Es por eso, que, en cualquier competencia deportiva, los organizadores adquieren varias responsabilidades y obligaciones y la ciudad será responsable de los daños, y perjuicios de las lesiones que hayan sufrido los participantes durante el evento, sobre todo, si se demuestra que hubo negligencia y/o falta de cuidado en todos los espacios en que se lleve a cabo el evento y sobre todo en las rutas del maratón.

Es de llamar la atención, que en una ciudad donde supuestamente se protege a las personas con discapacidad o con capacidades diferentes, el accidente que sucedió a los dos maratonistas que se cayeron de sus sillas de ruedas el 31 de agosto de 2025, pasara casi inadvertido.  Las autoridades del gobierno de la ciudad de México antes de responsabilizarse por las afectaciones físicas de los deportistas, y los perjuicios a sus sueños y metas, optaron por minimizar lo acontecido; diciendo que el percance no fue resultado de un bache, sino, que se trató ¡De una coladera en mal estado!

Pues haya sido como haya sido, producto de un bache, o de una coladera en mal estado, esos deportistas iban en primer y segundo lugar, y deben ser indemnizados, porque su ventaja se vio afectada por el accidente, aunado a que por lo menos se lastimaron las manos al caer, también se lastimó su orgullo de ir en primer y segundo lugar , y  también se afectó toda la preparación que tuvieron durante mucho tiempo, las horas que dejaron de dormir para ir a entrenar etc., etc., etc.,  entonces, la reparación del daño persiste como obligación para los organizadores y específicamente para las autoridades de la Ciudad de México.

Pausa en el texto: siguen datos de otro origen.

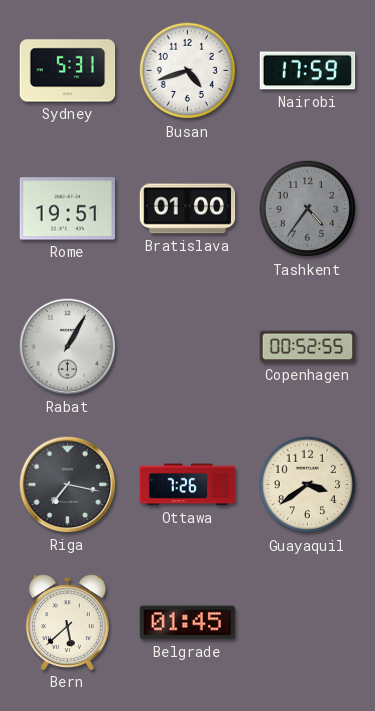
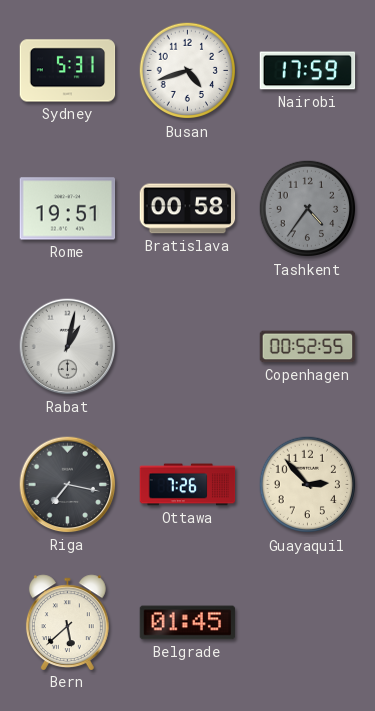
Bratislava: 01:00 -> 00:58
Rabat: 1:05 -> 1:02
Guayaquil: 3:39 -> 2:53
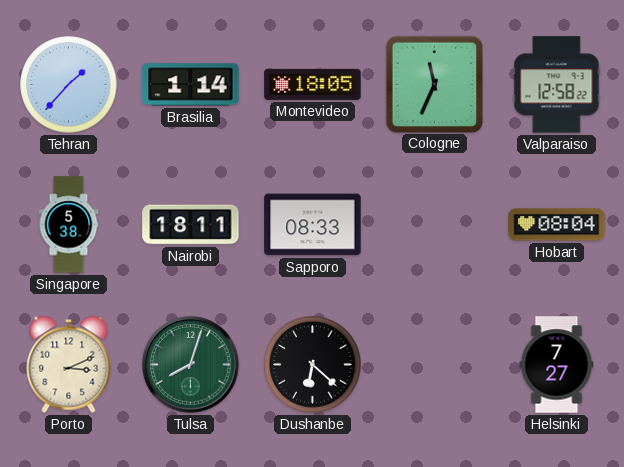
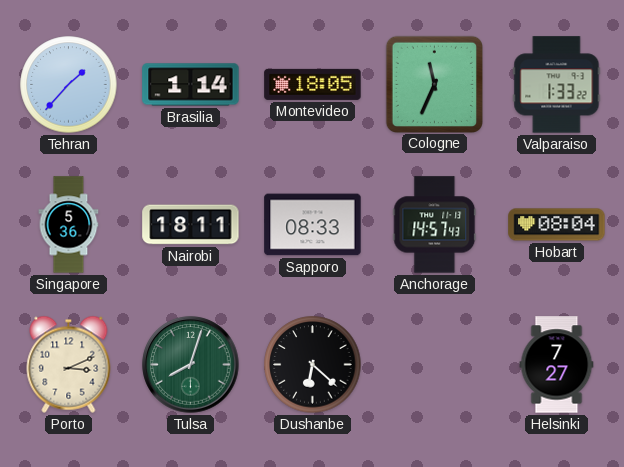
Valparaiso: 12:58 -> 1:33
Singapore: 5:38 -> 5:36
Anchorage: none -> 14:57
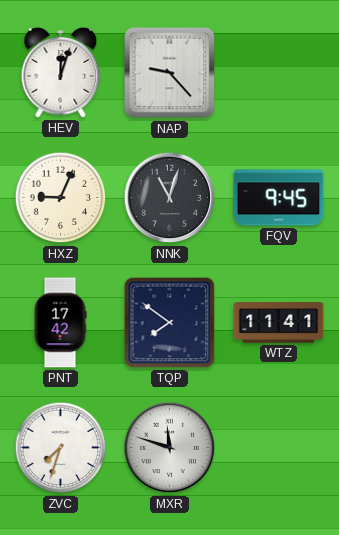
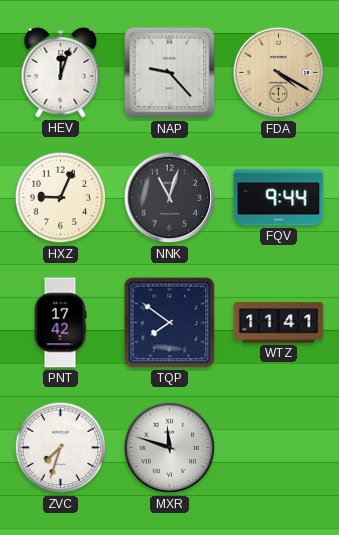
FDA: none -> 4:20
FQV: 9:45 -> 9:44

Nuestras autoridades también tienen responsabilidad civil frente a la ciudadanía, y en general tienen Responsabilidad Frente A Todos Los Habitantes, Visitantes Y Turistas Que Viven o Visitan La Ciudad De México. Y aunque Clara Brugada, dijo que el maratón contempló la reparación de 5mil metros cuadrados de carpeta asfáltica, y la nivelación de 15 brocales de drenaje y el balizamiento de más de 42 mil metros lineales de pintura de tráfico, nuestra ciudad sigue llena de hoyos, baches y socavones como si hubiera sido bombardeada, y esto no solo sucede en la metrópoli, sucede en todos los estados que colindan con la Ciudad de México y seguramente en todo el País.

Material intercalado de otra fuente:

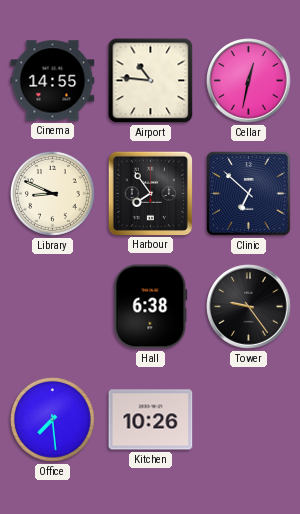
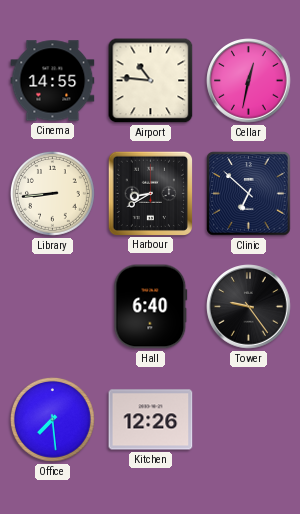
Library: 8:49 -> 8:44
Harbour: 7:54 -> 8:40
Hall: 6:38 -> 6:40
Kitchen: 10:26 -> 12:26
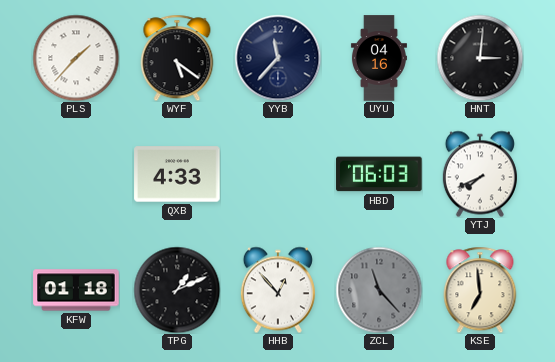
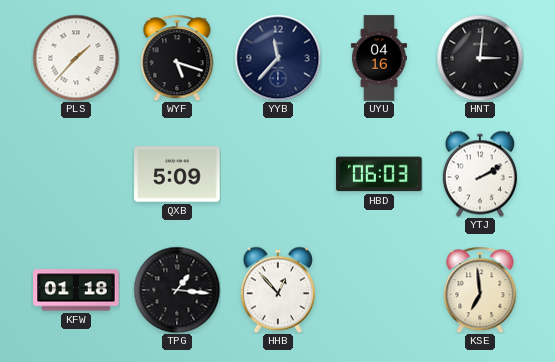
WYF: 5:21 -> 5:18
QXB: 4:33 -> 5:09
YTJ: 7:41 -> 2:10
TPG: 1:11 -> 1:16
ZCL: 11:23 -> none
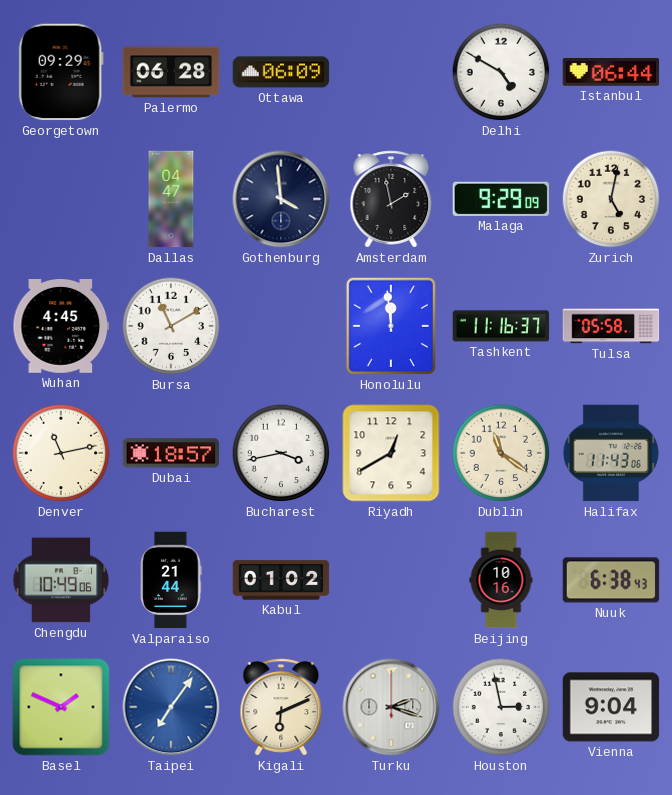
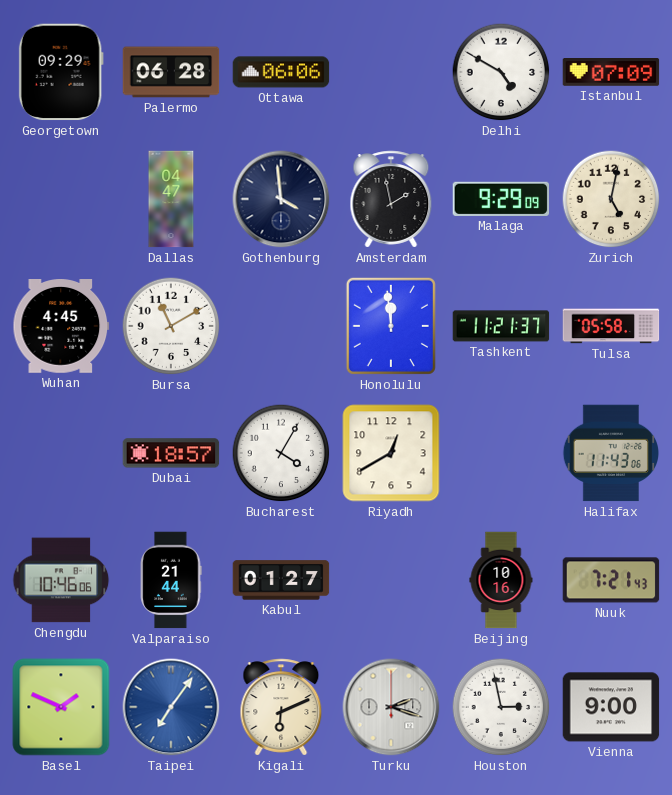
Ottawa: 06:09 -> 06:06
Istanbul: 06:44 -> 07:09
Tashkent: 11:16 -> 11:21
Denver: 11:13 -> none
Bucharest: 3:43 -> 4:05
Dublin: 11:21 -> none
Chengdu: 10:49 -> 10:46
Kabul: 01:02 -> 01:27
Nuuk: 6:38 -> 7:21
Vienna: 9:04 -> 9:00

Ojalá todas las personas ejercitaran sus derechos, para que la Sra. Brugada se detuviera a pensar todo el daño que esta situación podría ocasionar a las finanzas públicas,

Todos padecemos el daño en las diferentes vertientes de servicio en esta Ciudad, y cuando hago el señalamiento general de “todos”, incluyo a la familia de la Sra. Brugada y todos los funcionarios de este mal gobierno.

Las cosas por su nombre, las inundaciones no son encharcamientos; los hundimientos, no son baches; el catástrofe de la línea 12 del metro, no solo fue un colapso; los pozos de agua no son solo producto de una fuga de agua; los robos de las alcantarillas no son un problema menor; la depredación en la selva, no es progreso; el descarrilamiento de un tren, no es un deslizamiento; un accidente, no es un incidente simple, todas estas y muchas más situaciones tendrían que venir aparejadas de muchas consecuencias jurídicas.